RECORDS SHOWN section start

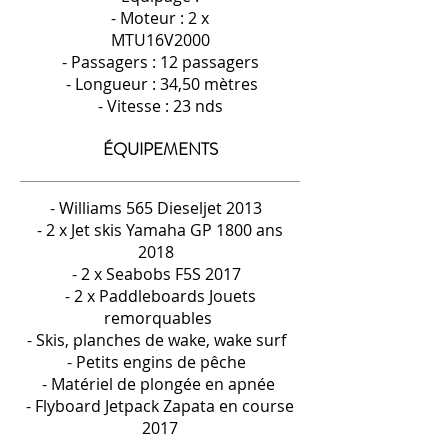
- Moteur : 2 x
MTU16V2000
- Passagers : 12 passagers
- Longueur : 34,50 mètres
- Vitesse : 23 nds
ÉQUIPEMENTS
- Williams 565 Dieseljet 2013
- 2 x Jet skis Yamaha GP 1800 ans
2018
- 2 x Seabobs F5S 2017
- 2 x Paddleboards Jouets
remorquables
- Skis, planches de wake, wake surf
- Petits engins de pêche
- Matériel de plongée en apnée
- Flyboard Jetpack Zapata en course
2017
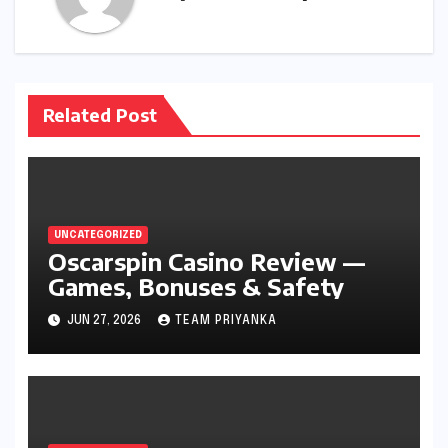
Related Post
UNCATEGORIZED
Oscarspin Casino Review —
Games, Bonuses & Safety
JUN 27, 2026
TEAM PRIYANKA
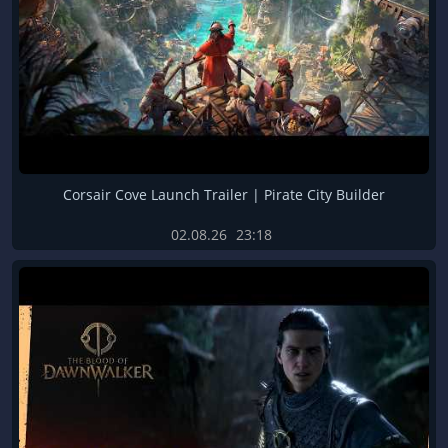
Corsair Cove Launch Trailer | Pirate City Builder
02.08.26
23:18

RECORDS SHOWN section end
RECORDS SHOWN section start

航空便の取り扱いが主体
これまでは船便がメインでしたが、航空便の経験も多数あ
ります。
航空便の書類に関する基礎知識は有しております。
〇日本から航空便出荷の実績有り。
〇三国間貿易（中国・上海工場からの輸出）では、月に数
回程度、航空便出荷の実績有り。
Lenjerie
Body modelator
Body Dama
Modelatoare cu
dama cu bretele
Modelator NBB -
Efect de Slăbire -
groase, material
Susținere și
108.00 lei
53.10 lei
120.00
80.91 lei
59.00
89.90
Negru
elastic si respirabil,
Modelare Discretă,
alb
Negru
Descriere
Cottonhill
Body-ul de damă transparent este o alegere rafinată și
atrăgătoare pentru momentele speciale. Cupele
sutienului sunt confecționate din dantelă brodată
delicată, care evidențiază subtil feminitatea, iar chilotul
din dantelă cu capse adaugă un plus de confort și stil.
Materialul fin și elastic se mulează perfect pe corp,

RECORDS SHOWN section end
RECORDS SHOWN section start

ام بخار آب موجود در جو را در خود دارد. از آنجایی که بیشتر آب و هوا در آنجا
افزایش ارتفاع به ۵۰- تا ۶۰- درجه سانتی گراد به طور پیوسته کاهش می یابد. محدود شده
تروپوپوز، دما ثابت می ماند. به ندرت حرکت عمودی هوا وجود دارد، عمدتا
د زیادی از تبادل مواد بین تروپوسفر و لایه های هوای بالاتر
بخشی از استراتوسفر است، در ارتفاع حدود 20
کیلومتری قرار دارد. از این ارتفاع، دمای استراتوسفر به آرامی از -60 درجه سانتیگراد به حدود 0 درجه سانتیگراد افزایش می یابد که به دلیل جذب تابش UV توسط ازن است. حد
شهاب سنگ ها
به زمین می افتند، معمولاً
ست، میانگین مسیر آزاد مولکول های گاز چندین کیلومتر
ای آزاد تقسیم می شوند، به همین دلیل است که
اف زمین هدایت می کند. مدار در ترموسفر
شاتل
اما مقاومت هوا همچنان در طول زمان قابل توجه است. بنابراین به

RECORDS SHOWN section end

TASK GOAL:
Search the entries above for "زمین". Show every line that has it.

EXERCISE ANSWER:
به زمین می افتند، معمولاً
اف زمین هدایت می کند. مدار در ترموسفر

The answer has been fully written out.